Don't get me wrong, token creation is very valuable, but only a very small number of SMTs will manage to have an economic value. The launch of SMTs would pump STEEM price but then it would experience an unwind similar to Ethereum. I argue that Steem has a different value.

The Steem blockchain was designed to be the backend to future blog and social frontends. In that world, STEEM would be a universal currency on all those sites. No SMT will ever be able to do that.

What I am suggesting is that STEEM holders act like miners, generating resource credits with their stake and renting it out to community administrators and bloggers. The more SP you have the more RCs you can sell. But as for the Steem inflation or reward pool, I would hand the distribution of that over to the "wisdom of the crowd" with equal weighted voting.

This would solve many problems. It solves: Bidbots, Self-voting, reward pool "milking" and downvote harassment from wealthy accounts.

SMTs are a good idea, but if they were the main reward, honestly, I would say Steem would end up going nowhere. Steem needs a universal currency that can be used throughout the web and I believe what everyone is going to want to earn is STEEM itself or at least SBD.

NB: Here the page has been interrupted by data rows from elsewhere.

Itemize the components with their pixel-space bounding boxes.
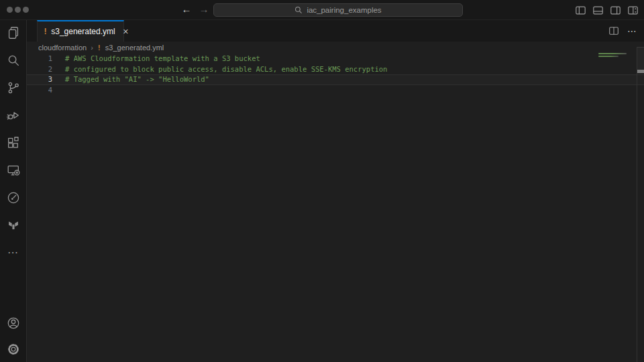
extensions-icon[interactable]	[6, 135, 21, 150]
explorer-icon[interactable]	[6, 25, 21, 40]
window-close-button[interactable]	[7, 7, 13, 13]
minimap[interactable]	[598, 56, 619, 58]
accounts-icon[interactable]	[6, 316, 21, 330]
code-line[interactable]: 4	[27, 85, 644, 96]
breadcrumb-folder[interactable]: cloudformation	[38, 44, 87, 52]
editor-more-actions-icon[interactable]: ⋯	[627, 28, 637, 34]
code-line-active[interactable]: 3 # Tagged with "AI" -> "HelloWorld"	[27, 74, 644, 85]
more-actions-icon[interactable]: ⋯	[6, 245, 21, 260]
breadcrumb: cloudformation › ! s3_generated.yml	[27, 42, 644, 54]
nav-back-button[interactable]: ←	[180, 3, 193, 16]
code-line[interactable]: 2 # configured to block public access, d…	[27, 64, 644, 75]
tab-bar: ! s3_generated.yml ✕ ⋯	[27, 20, 644, 42]
line-number: 2	[27, 64, 52, 75]
code-text: # configured to block public access, dis…	[65, 64, 387, 75]
search-icon	[294, 6, 303, 14]
window-zoom-button[interactable]	[23, 7, 29, 13]
yml-file-icon: !	[43, 27, 48, 36]
breadcrumb-file[interactable]: s3_generated.yml	[105, 44, 164, 52]
search-icon[interactable]	[6, 53, 21, 68]
terraform-icon[interactable]	[6, 218, 21, 233]
toggle-panel-icon[interactable]	[592, 5, 604, 16]
toggle-primary-sidebar-icon[interactable]	[575, 5, 586, 16]
settings-gear-icon[interactable]	[6, 342, 21, 357]
yml-file-icon: !	[97, 44, 101, 52]
overview-ruler-cursor-marker	[637, 70, 644, 73]
minimap[interactable]	[598, 53, 627, 55]
split-editor-icon[interactable]	[608, 25, 619, 36]
tab-label: s3_generated.yml	[51, 27, 115, 36]
chevron-right-icon: ›	[91, 44, 93, 52]
code-text: # AWS Cloudformation template with a S3 …	[65, 54, 260, 64]
source-control-icon[interactable]	[6, 80, 21, 95]
overview-ruler-border	[637, 47, 637, 362]
remote-explorer-icon[interactable]	[6, 163, 21, 178]
code-text: # Tagged with "AI" -> "HelloWorld"	[65, 74, 209, 85]
line-number: 1	[27, 54, 52, 64]
toggle-secondary-sidebar-icon[interactable]	[610, 5, 621, 16]
activity-bar: ⋯	[0, 20, 27, 362]
tab-close-icon[interactable]: ✕	[123, 27, 129, 36]
tab-s3-generated-yml[interactable]: ! s3_generated.yml ✕	[37, 20, 124, 42]
command-center-label: iac_pairing_examples	[307, 6, 381, 14]
line-number: 3	[27, 74, 52, 85]
customize-layout-icon[interactable]	[627, 5, 639, 16]
code-editor[interactable]: 1 # AWS Cloudformation template with a S…	[27, 54, 644, 362]
command-center-search[interactable]: iac_pairing_examples	[213, 3, 463, 17]
window-minimize-button[interactable]	[15, 7, 21, 13]
gitlens-icon[interactable]	[6, 190, 21, 205]
scrollbar-slider[interactable]	[637, 47, 644, 70]
code-line[interactable]: 1 # AWS Cloudformation template with a S…	[27, 54, 644, 64]
run-and-debug-icon[interactable]	[6, 108, 21, 123]
title-bar: ← → iac_pairing_examples	[0, 0, 644, 20]
nav-forward-button[interactable]: →	[197, 3, 211, 16]
line-number: 4	[27, 85, 52, 96]
vscode-window: ← → iac_pairing_examples	[0, 0, 644, 362]
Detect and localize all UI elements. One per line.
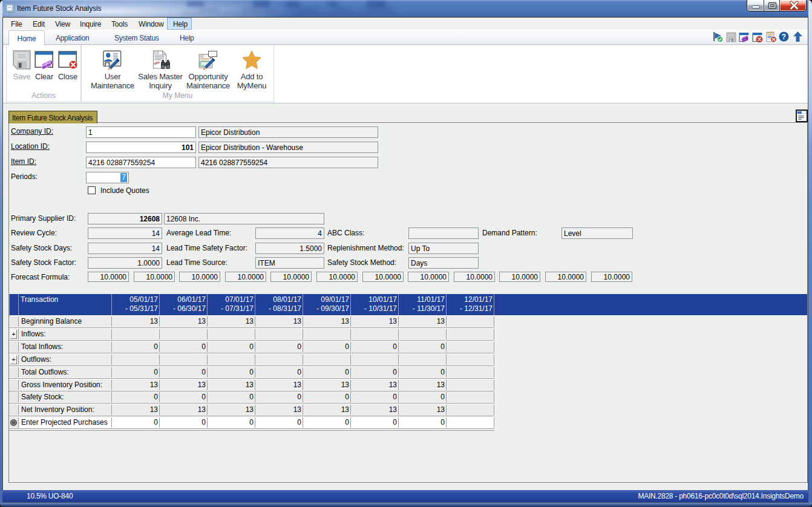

I don't find tokenization a problem in the least. A few dozen have already been created on Steem-Engine. The PAL token seems to be working fine. Its USD value is something like 14 cents at the moment.

But as for the Steem inflation or reward pool, I would hand the distribution of that over to the "wisdom of the crowd" with equal weighted voting.

Anyone could create as many accounts as they wished and game the system that way. This is why Voice has an account creation system where all accounts must be associated with a hash of a set of unique biometrical data acting as Proof-of-Life. That is the only way to create an account-based system that cannot be trivially gamed.

They can only game the system because RCs are used to create accounts. The trick is to separate the incentives of investors and content curation. Burning STEEM to create accounts is an effective method for doing it, but is problematic for on-boarding. The bio hash concept is fairly good, but Minds.com uses a phone number. The phone number idea is my favorite, because you can identify the burner numbers, requiring the individual to actually use their rule phone number. Its not perfect, but it is helpful.

Alternatively, what if we beefed up the reputation system? We could make a person's vote value be based on the account's reputation level. Right now reputations are worthless digits next to a name, but the old Silkroad black market taught a valuable lesson: if the reputation system is crucial people behave themselves.

I think creating a better reputation system could be a worthwhile endeavor. But I'm afraid that, too, would be gameable using off-chain money transfers to buy into a higher reputation if it depended on endorsements. On the other hand, that would, after all, put money into the pockets of the little guy.